Why AI Coding Agents Fail at Long-Term Maintenance

Measuring code entropy resistance with DriftBench v2.0

Mar 25, 2026·12 min read·View on GitHub

I've been using AI coding agents as a primary collaborator for almost two years — not as autocomplete, but as something closer to an engineer I hand a task to and come back to.

The failure mode I kept running into wasn't the obvious one. The agents weren't bad at writing code. They were bad at not breaking the code they'd already written.

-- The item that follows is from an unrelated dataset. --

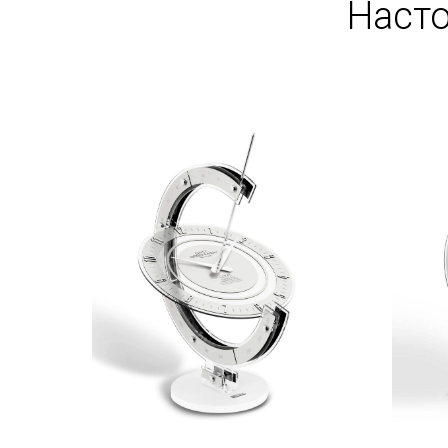
Насто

The clearest example came with Codex. Its "autonomous mode" was the pitch: hand it a refactoring task, walk away, come back to a cleaner codebase. And it delivered — the authentication module was restructured, tests passed, everything looked correct. Three days later, I found out that a settings page had silently stopped saving user preferences. The agent had modified a shared utility function mid-refactor, never ran the unrelated tests, and moved on. No crash. No error. I only found out because a user told me.

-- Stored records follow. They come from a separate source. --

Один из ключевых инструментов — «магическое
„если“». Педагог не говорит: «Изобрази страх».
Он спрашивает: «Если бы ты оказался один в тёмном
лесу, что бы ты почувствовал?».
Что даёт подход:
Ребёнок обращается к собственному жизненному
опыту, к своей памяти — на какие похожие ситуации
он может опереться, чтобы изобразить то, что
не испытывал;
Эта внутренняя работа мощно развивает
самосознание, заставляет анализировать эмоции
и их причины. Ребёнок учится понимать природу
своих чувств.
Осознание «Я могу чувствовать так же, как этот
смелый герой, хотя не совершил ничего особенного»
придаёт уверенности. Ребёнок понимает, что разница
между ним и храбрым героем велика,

The second failure was subtler. I was building a website — clean, minimal, nothing unusual. Around the third or fourth session, something shifted. The components I'd built early on were tight and consistent. The new ones had purple gradients, drop shadows stacked on drop shadows, Inter font, three icon cards arranged in a grid. The kind of layout you'd get if you averaged every Tailwind tutorial on GitHub from 2020 to 2024. Without explicit style constraints, the agent stopped making design decisions and started regressing to its training data's statistical average.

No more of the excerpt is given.